**How to complete this task**:
In the listing below, the answer starts at the line that has "REGULADOR DE PRESIÓN DE COMBUSTIBLE" and stops after the line that has "Fabricantes: Porsche"; please repeat that part exactly and nothing more.

########################################

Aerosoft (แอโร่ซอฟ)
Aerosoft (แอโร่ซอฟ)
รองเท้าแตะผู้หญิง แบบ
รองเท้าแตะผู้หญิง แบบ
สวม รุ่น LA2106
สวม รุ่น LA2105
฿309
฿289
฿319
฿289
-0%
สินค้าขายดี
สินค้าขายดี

########################################

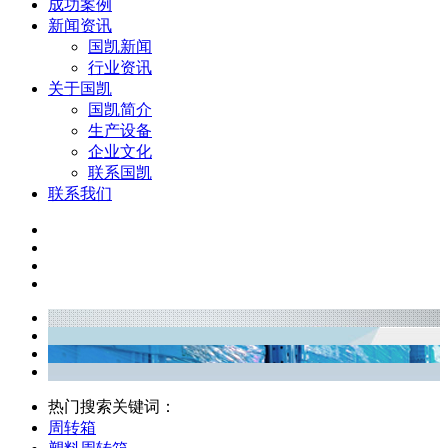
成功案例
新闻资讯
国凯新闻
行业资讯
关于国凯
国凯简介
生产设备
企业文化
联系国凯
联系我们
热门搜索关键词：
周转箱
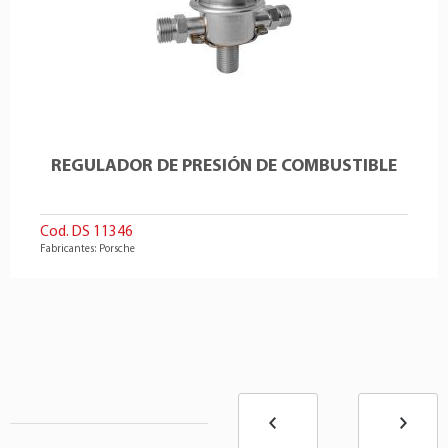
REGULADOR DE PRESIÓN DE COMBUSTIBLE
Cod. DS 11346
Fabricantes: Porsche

########################################

**Exercise output**:
REGULADOR DE PRESIÓN DE COMBUSTIBLE
Cod. DS 11346
Fabricantes: Porsche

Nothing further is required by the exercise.